Even after that, the programme could not get to the main point and went off on a tangent as it tried to discover if humans lost their fur because women did not want to mate with hairy men. The late Stephen Jay Gould was suspicious of attempts to dream up evidence-free scenarios from pre-history to explain the modern human condition. "Just-so stories," he called them. Just as Kipling wrote How the Leopard Got His Spots, so Horizon speculated on "Why the human lost his hair." This viewer grasped the real point of the apparently pointless detour only when the scene cut to hunky Scandinavian students having their body hair shaved off on the orders of their Finnish professor. The women back at the Horizon house (yes, still naked) generally agreed that the "after" pictures of the boys' hairless torsos were more attractive than the "before" pictures of hairy chests. A part of what we find sexually arousing is culturally determined, as the varying tastes of men over the decades for voluptuous or boyish women prove. The scientific value of 21st-century women's opinions on men's chests thus told us precisely nothing about the preferences of Pleistocene females.
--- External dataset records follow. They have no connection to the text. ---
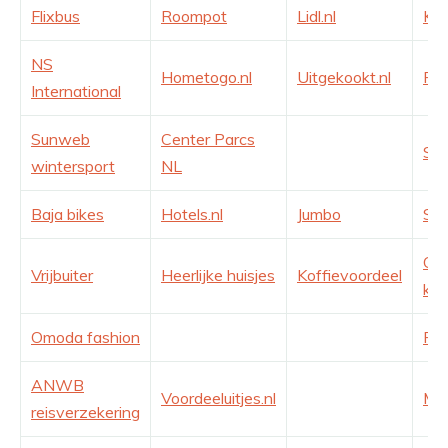
Flixbus
Roompot
Lidl.nl
Kaa
NS
Hometogo.nl
Uitgekookt.nl
Fot
International
Sunweb
Center Parcs
Sma
wintersport
NL
Baja bikes
Hotels.nl
Jumbo
Sma
Obe
Vrijbuiter
Heerlijke huisjes
Koffievoordeel
kam
Omoda fashion
Prij
ANWB
Voordeeluitjes.nl
Med
reisverzekering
Only after this titillation could Horizon screw up its courage and surreptitiously slip into its main theme: the discoveries on the evolution of sweat glands. It blurted them out and then scurried back for more nudity, justified by the supposition that most societies have a taboo against revealing our bodies because we do not want our partners to make themselves sexually available to strangers - an argument which is probably true and certainly old hat.
I am willing to bet that no young viewers were inspired to consider a career in biology. Subconsciously at least, they must have noticed that in a programme on nakedness, the only thing the BBC wanted to cover up was the embarrassment of an intelligent interest in science.